Enabling GPU Monitoring

Activating GPU Monitoring

Via Configuration File

Enable the gpu parameter in the /opt/nezha/agent/config.yml file:

yaml
gpu: true

After saving the changes, restart the Agent service to apply the configuration:

bash
sudo systemctl restart nezha-agent.service

GPU Utilization Monitoring Support

GPU model and GPU utilization are separate monitoring metrics, and their retrieval methods differ:

  1. Windows and macOS

    • No additional dependencies are required for monitoring GPU utilization.
    • Supports multiple GPU brands (e.g., NVIDIA, AMD).
  2. Linux

    • Supports only NVIDIA and AMD GPUs.
    • Requires additional drivers or tools to retrieve GPU utilization.
      Below are specific steps to enable GPU utilization monitoring on Linux.

NVIDIA GPUs

Required Tool

NVIDIA GPUs use the nvidia-smi tool to retrieve utilization data.

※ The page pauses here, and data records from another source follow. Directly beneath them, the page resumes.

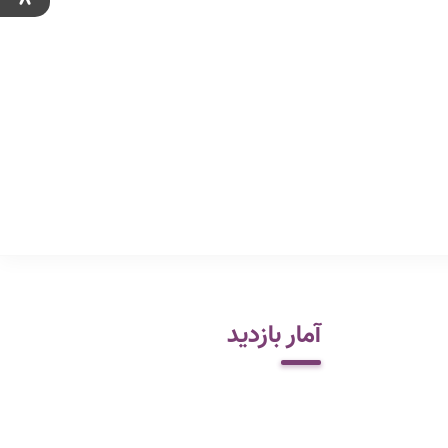
آمار بازدید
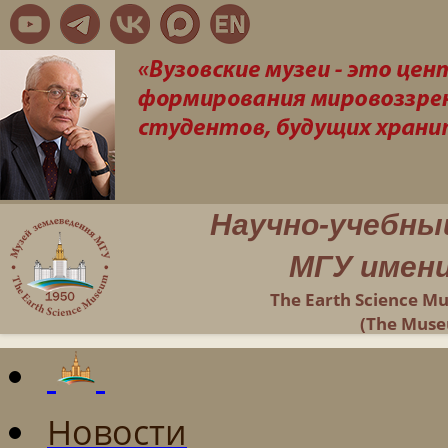
Научно-учебны
МГУ имени
The Earth Science M
(The Muse
Новости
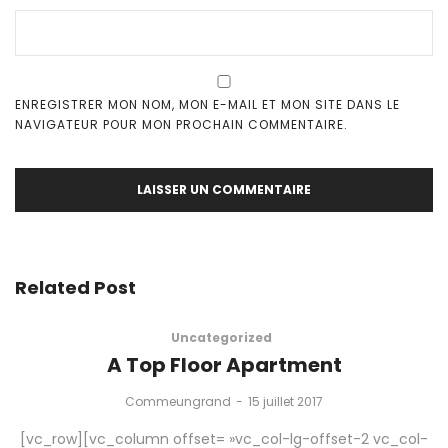
ENREGISTRER MON NOM, MON E-MAIL ET MON SITE DANS LE
NAVIGATEUR POUR MON PROCHAIN COMMENTAIRE.
Related Post
Uncategorized
A Top Floor Apartment
by
Commeungrand
15 juillet 2017
[vc_row][vc_column offset= »vc_col-lg-offset-2 vc_col-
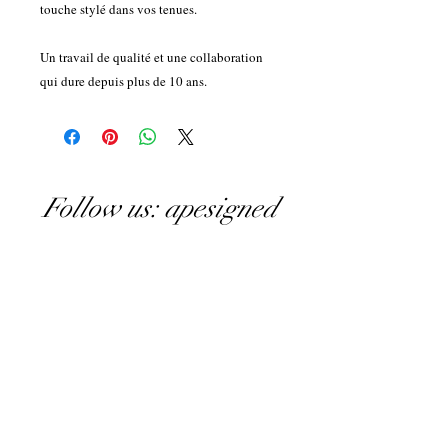
touche stylé dans vos tenues.
Un travail de qualité et une collaboration
qui dure depuis plus de 10 ans.
Follow us: apesigned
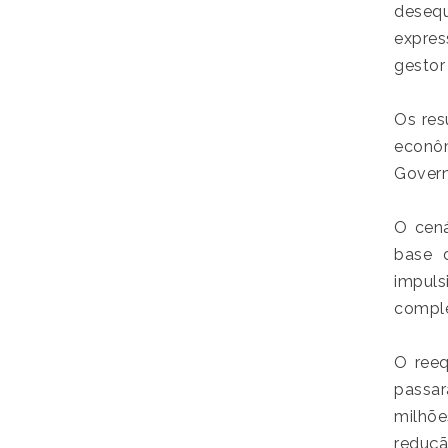
desequ
expres
gestor
Os res
econôm
Govern
O cená
base d
impul
comple
O reeq
passar
milhõe
reduçã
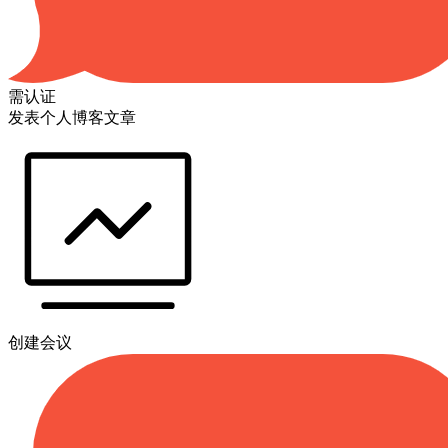
需认证
发表个人博客文章
创建会议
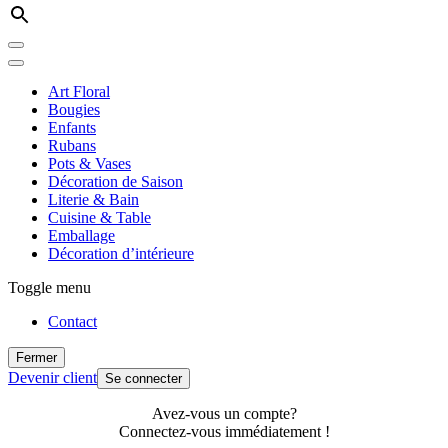
Art Floral
Bougies
Enfants
Rubans
Pots & Vases
Décoration de Saison
Literie & Bain
Cuisine & Table
Emballage
Décoration d’intérieure
Toggle menu
Contact
Fermer
Devenir client
Se connecter
Avez-vous un compte?
Connectez-vous immédiatement !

This tool is typically included with the official NVIDIA driver.

Important Notes

  • Third-party drivers (e.g., nouveau) are not supported for GPU utilization monitoring.
  • Ensure the official NVIDIA driver is installed and that GPU data is accessible via nvidia-smi.

AMD GPUs

Required Tool

AMD GPUs require the open-source amdgpu driver and the rocm-smi tool for utilization monitoring.

Installation Instructions

Use the following commands for popular Linux distributions:

bash
# Arch Linux
pacman -Sy rocm-smi-lib

# Debian / Ubuntu
apt install rocm-smi

# Fedora / RHEL 8+
dnf install rocm-smi

Manual Installation of rocm_smi_lib

If your system lacks a pre-packaged version of rocm-smi, you can manually compile and install the rocm_smi_lib.

Prerequisites

Ensure the following tools are installed:

  • git
  • cmake
  • gcc
Installation Steps
  1. Clone the Repository:

    bash
    git clone https://github.com/ROCm/rocm_smi_lib
  2. Compile and Install:

    bash
    cd rocm_smi_lib
    mkdir -p build
    cd build
    cmake ..
    make -j $(nproc)
    # Install the library and headers to the default location (/opt/rocm)
    sudo make install